After establishing that the reaction was triggered merely by the offering of copies of the Constitution and not by anything the group had said, Grab offers her sympathies to the reporter.

“And so what I think you’re sharing with me is that your interaction in receiving this was harming, right?” Grab confirms. “And that’s what we certainly want to avoid; we don’t want to limit people in exchanging ideas or having opposing viewpoints, but when it’s disruptive or causing harm . . .”

“Yeah, which I think the Constitution does,” the reporter interjects. “I mean, it’s not just me, it’s–I mean I thought that Vassar wanted to create like a safe place here, you know a place that . . . where students could walk around and not be scared of seeing discriminating things on campus.”

Noting that “I’m sure there are also some people who, who maybe don’t understand the impact that this might have on folks,” Grab asks the reporter whether there is anything that can be done to create an “educational moment” regarding the issue.

“Yeah, I guess, maybe,” the reporter responds, suggesting that “maybe the Constitution should be removed from campus permanently.”

Grab stops short of endorsing that idea, but asks the reporter if there is anything she can do with the copy of the Constitution that was brought into the office.

“Honestly, can we just like destroy–like is there a shredder or something?
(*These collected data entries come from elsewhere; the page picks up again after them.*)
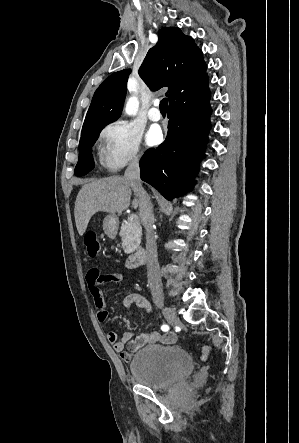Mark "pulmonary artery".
Instances as JSON below:
<instances>
[{
  "instance_id": "e3ab8cb5",
  "label": "pulmonary artery",
  "mask_w": 299,
  "mask_h": 443,
  "mask_svg": "<svg viewBox=\"0 0 299 443\" xmlns=\"http://www.w3.org/2000/svg\"><path fill=\"white\" fill-rule=\"evenodd\" d=\"M158 106H159V101L158 100H154L153 101V106L148 111V117L152 121H159L161 119V113H160V111L158 109Z\"/></svg>"
}]
</instances>
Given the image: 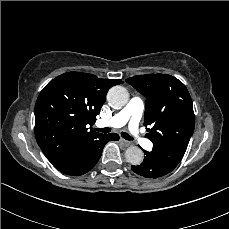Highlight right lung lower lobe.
I'll return each mask as SVG.
<instances>
[{"label": "right lung lower lobe", "instance_id": "obj_1", "mask_svg": "<svg viewBox=\"0 0 229 229\" xmlns=\"http://www.w3.org/2000/svg\"><path fill=\"white\" fill-rule=\"evenodd\" d=\"M112 140H119L116 133L100 134L96 139L89 141L64 166L58 170L67 175L79 176L91 170L101 157L104 145Z\"/></svg>", "mask_w": 229, "mask_h": 229}]
</instances>
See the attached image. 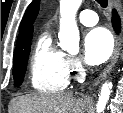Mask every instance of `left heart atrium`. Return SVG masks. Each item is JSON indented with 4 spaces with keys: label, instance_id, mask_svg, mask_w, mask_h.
<instances>
[{
    "label": "left heart atrium",
    "instance_id": "1",
    "mask_svg": "<svg viewBox=\"0 0 123 113\" xmlns=\"http://www.w3.org/2000/svg\"><path fill=\"white\" fill-rule=\"evenodd\" d=\"M86 61L90 64H100L106 61L113 51V39L105 28H95L84 37Z\"/></svg>",
    "mask_w": 123,
    "mask_h": 113
}]
</instances>
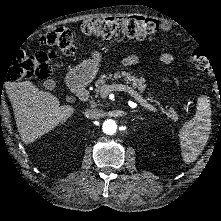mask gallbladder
Returning <instances> with one entry per match:
<instances>
[{"mask_svg": "<svg viewBox=\"0 0 221 221\" xmlns=\"http://www.w3.org/2000/svg\"><path fill=\"white\" fill-rule=\"evenodd\" d=\"M52 85H55V82L53 79H48L46 81H44L43 86L45 87V89L51 90L52 89Z\"/></svg>", "mask_w": 221, "mask_h": 221, "instance_id": "1", "label": "gallbladder"}]
</instances>
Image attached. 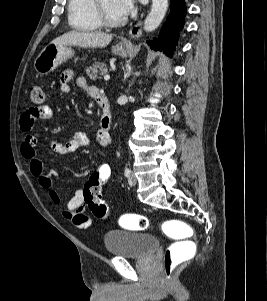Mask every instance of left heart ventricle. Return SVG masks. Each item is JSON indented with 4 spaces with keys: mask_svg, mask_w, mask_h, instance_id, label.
<instances>
[{
    "mask_svg": "<svg viewBox=\"0 0 267 301\" xmlns=\"http://www.w3.org/2000/svg\"><path fill=\"white\" fill-rule=\"evenodd\" d=\"M102 8L109 19L119 20L122 17L115 11L113 0H101Z\"/></svg>",
    "mask_w": 267,
    "mask_h": 301,
    "instance_id": "left-heart-ventricle-1",
    "label": "left heart ventricle"
}]
</instances>
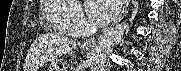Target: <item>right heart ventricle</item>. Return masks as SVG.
Listing matches in <instances>:
<instances>
[{
	"label": "right heart ventricle",
	"mask_w": 181,
	"mask_h": 71,
	"mask_svg": "<svg viewBox=\"0 0 181 71\" xmlns=\"http://www.w3.org/2000/svg\"><path fill=\"white\" fill-rule=\"evenodd\" d=\"M77 7L72 1L45 0L41 5V19L49 29L62 34L76 36L81 31L73 23Z\"/></svg>",
	"instance_id": "obj_1"
}]
</instances>
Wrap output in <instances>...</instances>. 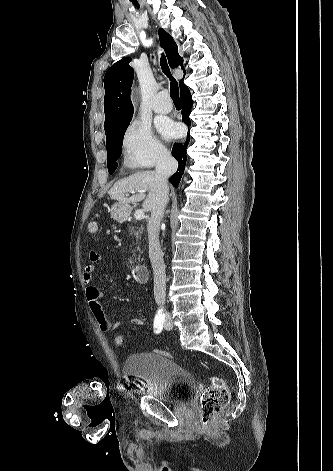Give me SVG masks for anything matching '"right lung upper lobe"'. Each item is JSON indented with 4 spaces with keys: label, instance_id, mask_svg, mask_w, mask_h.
Returning <instances> with one entry per match:
<instances>
[{
    "label": "right lung upper lobe",
    "instance_id": "right-lung-upper-lobe-1",
    "mask_svg": "<svg viewBox=\"0 0 333 471\" xmlns=\"http://www.w3.org/2000/svg\"><path fill=\"white\" fill-rule=\"evenodd\" d=\"M159 36L170 67L175 68L180 65L184 70L183 58L180 57L177 44L171 35L163 29H159ZM131 60V58H123L117 61L107 70L104 76L105 131L132 118L134 109L130 100V88L134 73L133 68L129 65ZM183 79L179 82L180 90L186 86Z\"/></svg>",
    "mask_w": 333,
    "mask_h": 471
}]
</instances>
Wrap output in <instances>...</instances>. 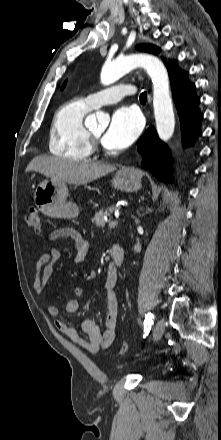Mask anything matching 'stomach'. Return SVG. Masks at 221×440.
<instances>
[{"instance_id": "1", "label": "stomach", "mask_w": 221, "mask_h": 440, "mask_svg": "<svg viewBox=\"0 0 221 440\" xmlns=\"http://www.w3.org/2000/svg\"><path fill=\"white\" fill-rule=\"evenodd\" d=\"M112 185L122 191L134 192L141 188L138 174L129 167H122L114 175ZM69 191L66 183L53 179L41 181L34 192L39 211L52 218H73L79 214L76 204L67 201Z\"/></svg>"}]
</instances>
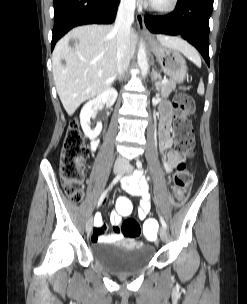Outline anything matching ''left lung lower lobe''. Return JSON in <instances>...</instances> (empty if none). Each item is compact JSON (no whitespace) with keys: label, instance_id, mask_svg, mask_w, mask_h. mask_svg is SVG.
<instances>
[{"label":"left lung lower lobe","instance_id":"obj_1","mask_svg":"<svg viewBox=\"0 0 247 304\" xmlns=\"http://www.w3.org/2000/svg\"><path fill=\"white\" fill-rule=\"evenodd\" d=\"M214 0H178L175 10L166 16H145L153 33L180 35L194 45L206 63L209 58V18Z\"/></svg>","mask_w":247,"mask_h":304}]
</instances>
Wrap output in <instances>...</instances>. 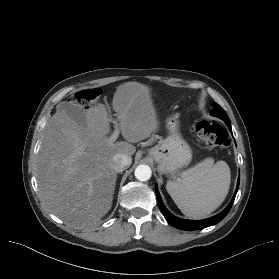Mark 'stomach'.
I'll list each match as a JSON object with an SVG mask.
<instances>
[{"mask_svg":"<svg viewBox=\"0 0 279 279\" xmlns=\"http://www.w3.org/2000/svg\"><path fill=\"white\" fill-rule=\"evenodd\" d=\"M169 136L149 150V156L158 164V170L164 174H174L187 166L192 158V151L181 137L176 118L168 120Z\"/></svg>","mask_w":279,"mask_h":279,"instance_id":"stomach-1","label":"stomach"}]
</instances>
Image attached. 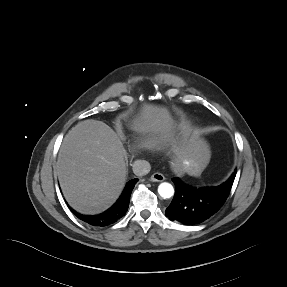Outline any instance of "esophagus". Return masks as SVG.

Like I think it might be really therapeutic,” the reporter offers.

“Cathartic . . . Yes, I think we have a shredder in the front office there,” Grab replies. “Did you want to do it with me?”

The video then show Grab and the reporter enter another office, where Grab proceeds to shred the entire Constitution, page by page.

“Thank you, that made me feel better,” the reporter says, to which Grab replies, “[g]ood.”

A narrator then asserts that when the reporter tried the same story at Oberlin College, several professors made similarly shocking statements.

When the complaint was brought to Wendy Kozol, Professor/Chair of Comparative American Studies at Oberlin, she agreed after a long pause that “[t]he Constitution in everyday life causes people pain,” adding that she rarely discusses the Constitution in class, and that when she does she tends to focus on specific amendments.